Il confronto lo conferma: solo lo 0,7% dei figli con padri longevi ha avuto un arresto cardiaco rispetto al 3,5% del campione di riferimento. Le cose, nei quattro anni di monitoraggio, sono andate ancora meglio alla voce rischio-ictus: il rapporto tra i due gruppi sale addirittura ad 1 a 6. Stesso dicasi per il diabete che è stato diagnosticato solo allo 0,8% dei primi, contro più del 5% di chi aveva genitori vissuti fino ai settant`anni.
Quali siano le condizioni genetiche che svolgano questo ruolo di protezione del metabolismo e dell`apparato cardiovascolare è ancora difficile dire, ma le indicazioni dei geriatri possono rivelarsi utili per programmare le attività di assistenza nei confronti di chi ha aspettative di vita più lunghe.
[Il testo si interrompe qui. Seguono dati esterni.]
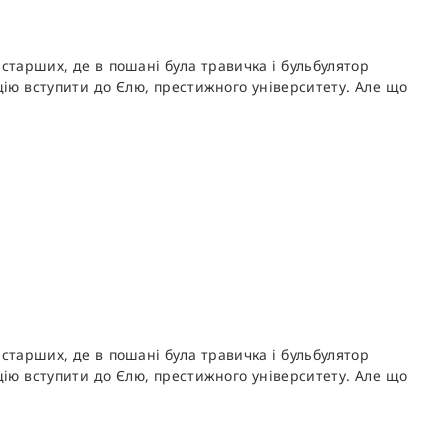
старших, де в пошані була травичка і бульбулятор
ицію вступити до Єлю, престижного університету. Але що
старших, де в пошані була травичка і бульбулятор
ицію вступити до Єлю, престижного університету. Але що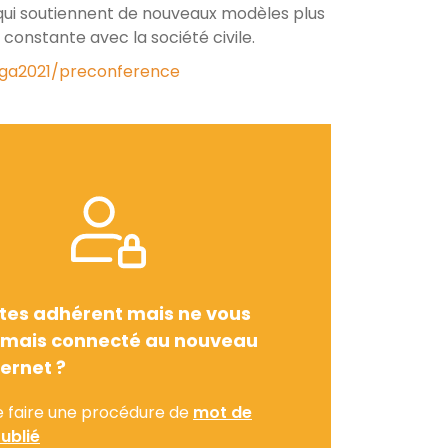
 qui soutiennent de nouveaux modèles plus
 constante avec la société civile.
ega2021/preconference
tes adhérent mais ne vous
amais connecté au nouveau
ternet ?
e faire une procédure de
mot de
ublié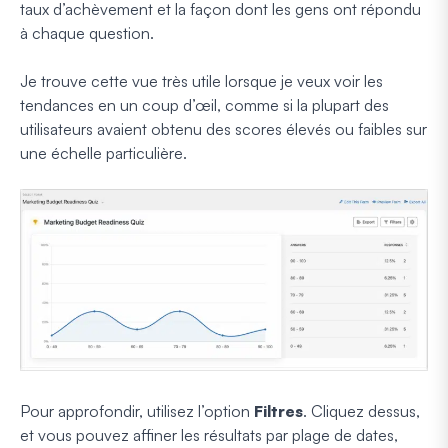
taux d’achèvement et la façon dont les gens ont répondu
à chaque question.
Je trouve cette vue très utile lorsque je veux voir les
tendances en un coup d’œil, comme si la plupart des
utilisateurs avaient obtenu des scores élevés ou faibles sur
une échelle particulière.
Pour approfondir, utilisez l’option
Filtres
. Cliquez dessus,
et vous pouvez affiner les résultats par plage de dates,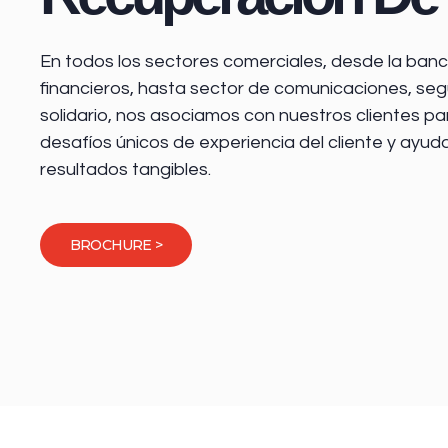
En todos los sectores comerciales, desde la
banca
financieros
, hasta sector de comunicaciones, seg
solidario, nos asociamos con nuestros clientes pa
desafíos únicos de experiencia del cliente y ayud
resultados tangibles.
BROCHURE >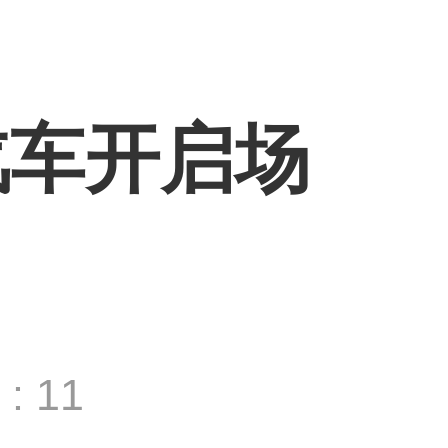
汽车开启场
: 11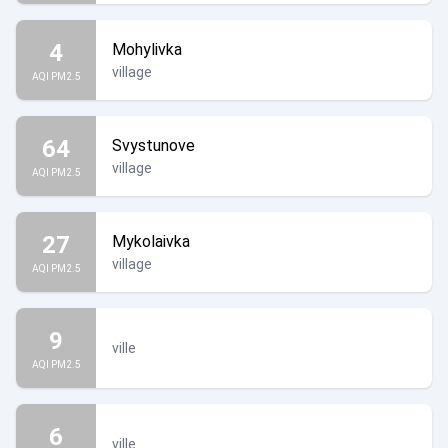
4
Mohylivka
village
AQI PM2.5
64
Svystunove
village
AQI PM2.5
27
Mykolaivka
village
AQI PM2.5
9
ville
AQI PM2.5
6
ville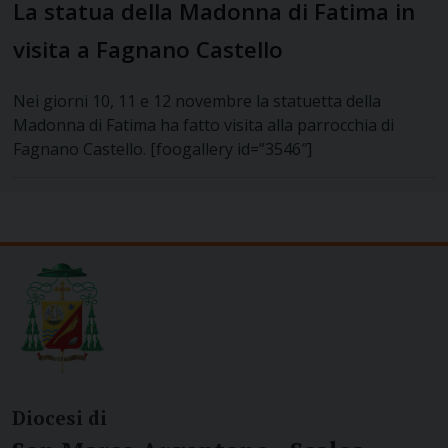
La statua della Madonna di Fatima in
visita a Fagnano Castello
Nei giorni 10, 11 e 12 novembre la statuetta della
Madonna di Fatima ha fatto visita alla parrocchia di
Fagnano Castello. [foogallery id=”3546″]
Diocesi di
È il caso italiano, ad esempio.
Secondo le ultime statistiche pubblicate dalla rivista Lancet gli uomini italiani sono i più longevi dell`Europa a 25 con un`aspettativa di vita di 80,4 anni e le donne (85,3 anni) sono al secondo posto dopo la Francia. Vecchiaia uguale salute? Secondo gli statistici non sarebbe proprio così: gli ultraottantenni italiani non si sentono più in forma dei loro coetanei europei. Chissà che, a voler dare ragione ai geriatri americani, il trucco per stare meglio non sia resistere almeno fino ai 100.